All the data should be repeated exactly. Any image in it is left out.

========================================

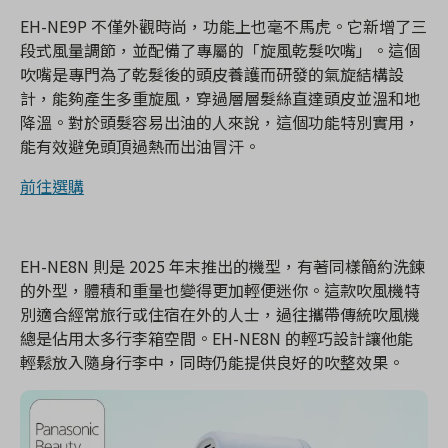
EH-NE9P 不僅外觀時尚，功能上也毫不馬虎。它新增了三
段式風量調節，並配備了專屬的「旋風乾髮吹嘴」。這個
吹嘴是專門為了乾髮後的頭皮養護而研發的氣旋結構設
計，能夠產生多重旋風，穿過層層髮絲直達頭皮並溫和地
降溫。對於頭髮容易出油的人來說，這個功能特別實用，
能有效避免頭頂過熱而出油冒汗。
前往選購
EH-NE8N 則是 2025 年末推出的機型，有著同樣簡約洗鍊
的外型，體積和重量也變得更加輕便迷你。這款吹風機特
別適合經常旅行或住宿在外的人士，過往攜帶傳統吹風機
總是佔用太多行李箱空間。EH-NE8N 的輕巧設計讓他能
輕鬆放入隨身行李中，同時仍能提供良好的吹整效果。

========================================

* _Answer space_:
EH-NE9P 不僅外觀時尚，功能上也毫不馬虎。它新增了三
段式風量調節，並配備了專屬的「旋風乾髮吹嘴」。這個
吹嘴是專門為了乾髮後的頭皮養護而研發的氣旋結構設
計，能夠產生多重旋風，穿過層層髮絲直達頭皮並溫和地
降溫。對於頭髮容易出油的人來說，這個功能特別實用，
能有效避免頭頂過熱而出油冒汗。
前往選購
EH-NE8N 則是 2025 年末推出的機型，有著同樣簡約洗鍊
的外型，體積和重量也變得更加輕便迷你。這款吹風機特
別適合經常旅行或住宿在外的人士，過往攜帶傳統吹風機
總是佔用太多行李箱空間。EH-NE8N 的輕巧設計讓他能
輕鬆放入隨身行李中，同時仍能提供良好的吹整效果。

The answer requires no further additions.